Hidden Biases of End-to-End Driving Models
Bernhard Jaeger, Kashyap Chitta, Andreas Geiger
TL;DR
The paper investigates why end-to-end driving methods improve on CARLA by identifying two recurrent biases: a lateral recovery shortcut tied to target-point conditioning and the multi-modal nature of future velocities rendered as waypoints. It demonstrates that a transformer-based pooling mechanism and data augmentations can mitigate shortcut effects, and proposes disentangling target speeds from path predictions with a confidence-weighted controller to handle uncertainty. Building on these insights,TF++ (TransFuser++) combines architectural refinements, two-stage training, and dataset scaling to achieve state-of-the-art results on Longest6 and LAV benchmarks, while reducing data requirements.

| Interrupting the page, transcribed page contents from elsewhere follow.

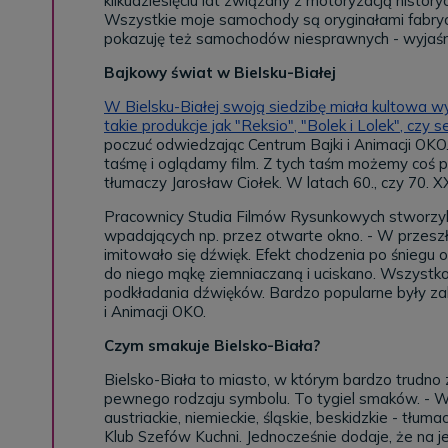
kilkudziesięciu lat związany z motoryzacją history
Wszystkie moje samochody są oryginałami fabryc
pokazuję też samochodów niesprawnych - wyjaśn
Bajkowy świat w Bielsku-Białej
W Bielsku-Białej swoją siedzibę miała kultowa 
takie produkcje jak "Reksio", "Bolek i Lolek", czy 
poczuć odwiedzając Centrum Bajki i Animacji OK
taśmę i oglądamy film. Z tych taśm możemy coś po
tłumaczy Jarosław Ciołek. W latach 60., czy 70. 
Pracownicy Studia Filmów Rysunkowych stworzyli
wpadających np. przez otwarte okno. - W przeszł
imitowało się dźwięk. Efekt chodzenia po śnieg
do niego mąkę ziemniaczaną i uciskano. Wszystk
podkładania dźwięków. Bardzo popularne były zab
i Animacji OKO.
Czym smakuje Bielsko-Biała?
Bielsko-Biała to miasto, w którym bardzo trudno 
pewnego rodzaju symbolu. To tygiel smaków. - 
austriackie, niemieckie, śląskie, beskidzkie - tł
Klub Szefów Kuchni. Jednocześnie dodaje, że na je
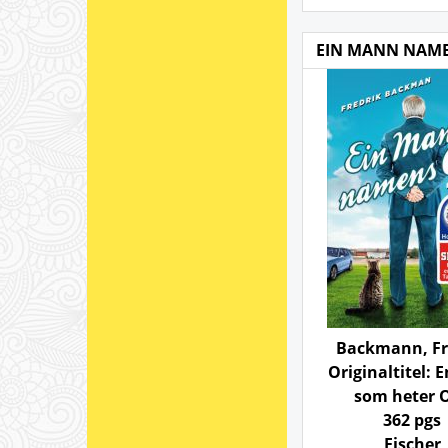
EIN MANN NAME
Backmann, Fr
Originaltitel: 
som heter 
362 pgs
Fischer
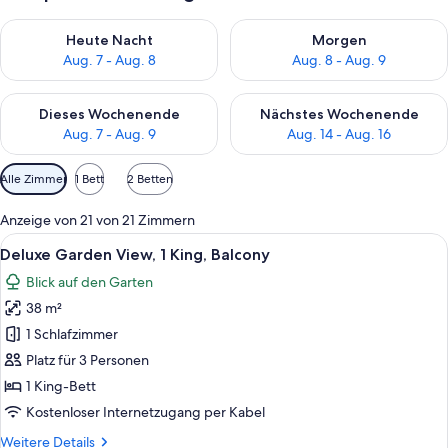
Überprüfe die Verfügbarkeit für heute Nacht, Aug. 7 - Aug. 8.
Überprüfe die Verfügbarkeit f
Heute Nacht
Morgen
Aug. 7 - Aug. 8
Aug. 8 - Aug. 9
Überprüfe die Verfügbarkeit für dieses Wochenende, Aug. 7 - 
Überprüfe die Verfügbarkeit f
Dieses Wochenende
Nächstes Wochenende
Aug. 7 - Aug. 9
Aug. 14 - Aug. 16
Verfügbare
Alle Zimmer
1 Bett
2 Betten
Filter
für
Anzeige von 21 von 21 Zimmern
Zimmer
Alle
Ein modernes Hotelzimmer mit einem gr
8
Deluxe Garden View, 1 King, Balcony
Fotos
Blick auf den Garten
für
38 m²
Deluxe
Garden
1 Schlafzimmer
View,
Platz für 3 Personen
1
1 King-Bett
King,
Kostenloser Internetzugang per Kabel
Balcony
Weitere
Weitere Details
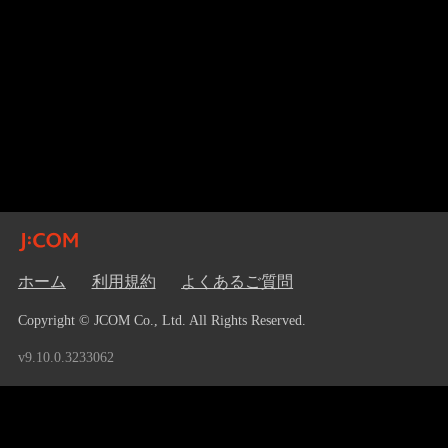
ホーム
利用規約
よくあるご質問
Copyright © JCOM Co., Ltd. All Rights Reserved.
v9.10.0.3233062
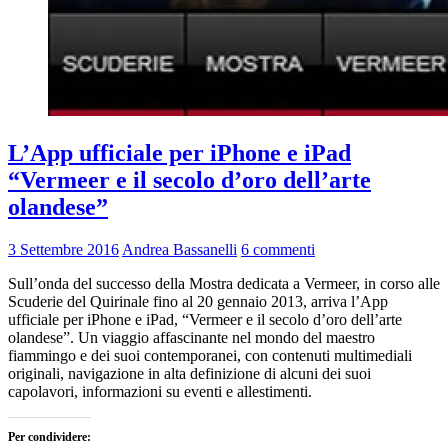
L’App ufficiale per iPhone e iPad
“Vermeer e il secolo d’oro dell’arte
olandese”
3 Settembre 2016
Andrea Bassanelli
6 commenti
Sull’onda del successo della Mostra dedicata a Vermeer, in corso alle
Scuderie del Quirinale fino al 20 gennaio 2013, arriva l’App
ufficiale per iPhone e iPad, “Vermeer e il secolo d’oro dell’arte
olandese”. Un viaggio affascinante nel mondo del maestro
fiammingo e dei suoi contemporanei, con contenuti multimediali
originali, navigazione in alta definizione di alcuni dei suoi
capolavori, informazioni su eventi e allestimenti.
Per condividere:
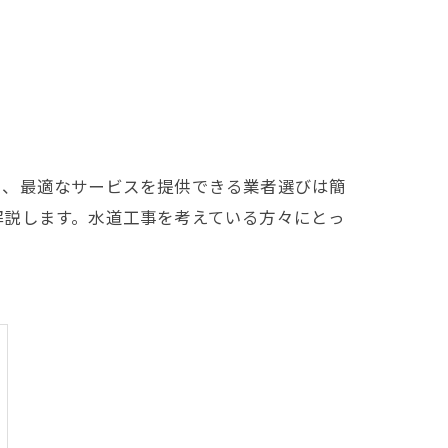
し、最適なサービスを提供できる業者選びは簡
解説します。水道工事を考えている方々にとっ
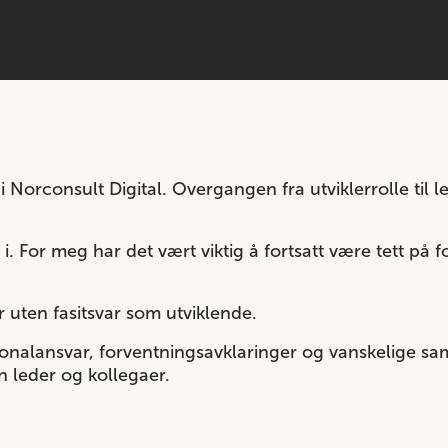
i Norconsult Digital. Overgangen fra utviklerrolle til 
i. For meg har det vært viktig å fortsatt være tett på 
r uten fasitsvar som utviklende.
rsonalansvar, forventningsavklaringer og vanskelige sa
gen leder og kollegaer.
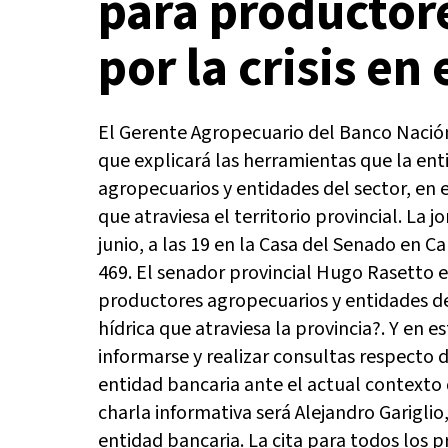
para productor
por la crisis en 
El Gerente Agropecuario del Banco Nación
que explicará las herramientas que la en
agropecuarios y entidades del sector, en e
que atraviesa el territorio provincial. La 
junio, a las 19 en la Casa del Senado en 
469. El senador provincial Hugo Rasetto ex
productores agropecuarios y entidades del 
hídrica que atraviesa la provincia?. Y en 
informarse y realizar consultas respecto 
entidad bancaria ante el actual contexto 
charla informativa será Alejandro Garigli
entidad bancaria. La cita para todos los pr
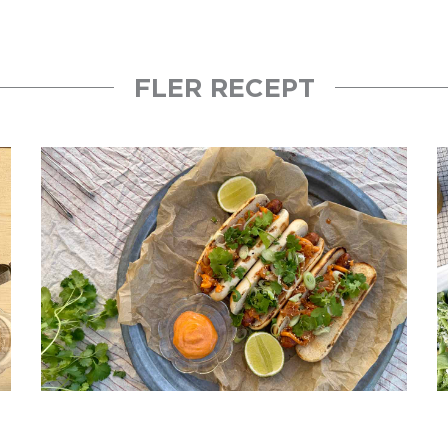
FLER RECEPT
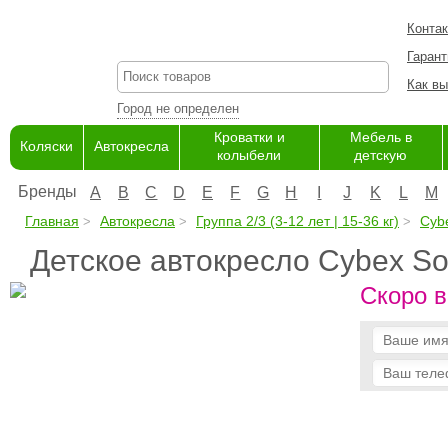
Конта
Гарант
Как вы
Город не определен
Кроватки и
Мебель в
Коляски
Автокресла
колыбели
детскую
Бренды
A
B
C
D
E
F
G
H
I
J
K
L
M
Главная
Автокресла
Группа 2/3 (3-12 лет | 15-36 кг)
Cyb
Детское автокресло Cybex Sol
Скоро в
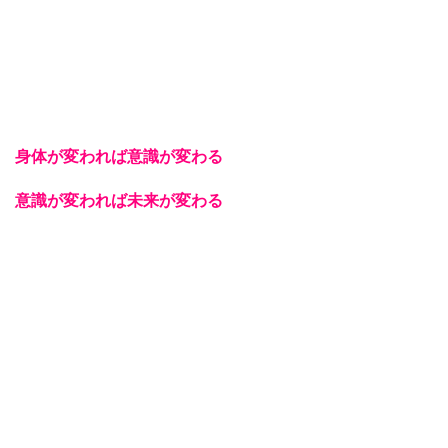
身体が変われば意識が変わる
意識が変われば未来が変わる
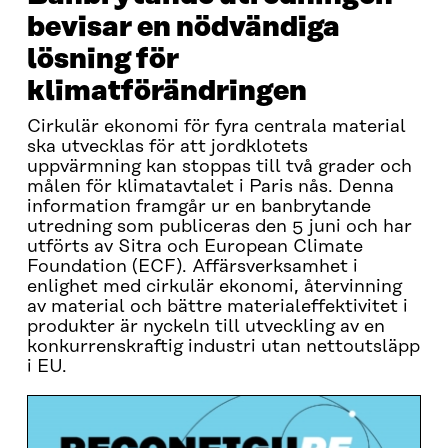
bevisar en nödvändiga
lösning för
klimatförändringen
Cirkulär ekonomi för fyra centrala material
ska utvecklas för att jordklotets
uppvärmning kan stoppas till två grader och
målen för klimatavtalet i Paris nås. Denna
information framgår ur en banbrytande
utredning som publiceras den 5 juni och har
utförts av Sitra och European Climate
Foundation (ECF). Affärsverksamhet i
enlighet med cirkulär ekonomi, återvinning
av material och bättre materialeffektivitet i
produkter är nyckeln till utveckling av en
konkurrenskraftig industri utan nettoutsläpp
i EU.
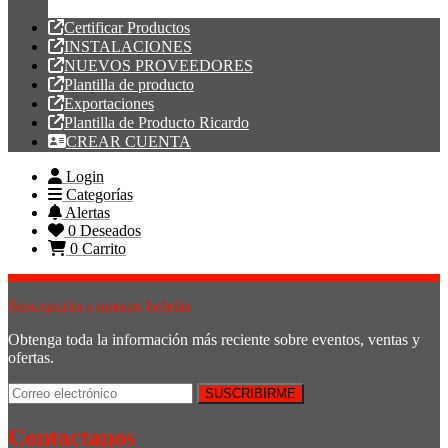
Tubería PVC
Certificar Productos
INSTALACIONES
NUEVOS PROVEEDORES
Plantilla de producto
Exportaciones
Plantilla de Producto Ricardo
CREAR CUENTA
Login
Categorías
Alertas
0
Deseados
0
Carrito
Suscripción a nuestro boletín
Obtenga toda la información más reciente sobre eventos, ventas y
ofertas.
Contactanos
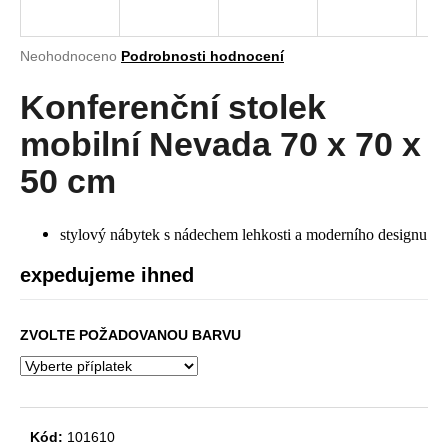
a
j
Průměrné
Neohodnoceno
Podrobnosti hodnocení
í
hodnocení
produktu
Konferenční stolek
t
je
?
0,0
mobilní Nevada 70 x 70 x
z
5
50 cm
hvězdiček.
HLEDAT
stylový nábytek s nádechem lehkosti a moderního designu
expedujeme ihned
D
ZVOLTE POŽADOVANOU BARVU
o
p
o
r
u
Kód:
101610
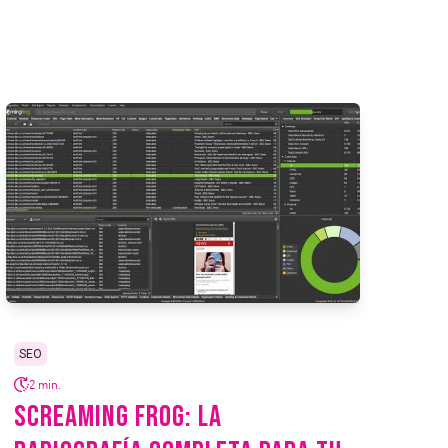
SEO
2 min.
SCREAMING FROG: LA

The work highlights the importance of understanding architectural biases and representation ambiguities for robust, interpretable end-to-end driving systems, and it discusses limitations and broader implications for real-world deployment.
Abstract
End-to-end driving systems have recently made rapid progress, in particular on CARLA. Independent of their major contribution, they introduce changes to minor system components. Consequently, the source of improvements is unclear. We identify two biases that recur in nearly all state-of-the-art methods and are critical for the observed progress on CARLA: (1) lateral recovery via a strong inductive bias towards target point following, and (2) longitudinal averaging of multimodal waypoint predictions for slowing down. We investigate the drawbacks of these biases and identify principled alternatives. By incorporating our insights, we develop TF++, a simple end-to-end method that ranks first on the Longest6 and LAV benchmarks, gaining 11 driving score over the best prior work on Longest6.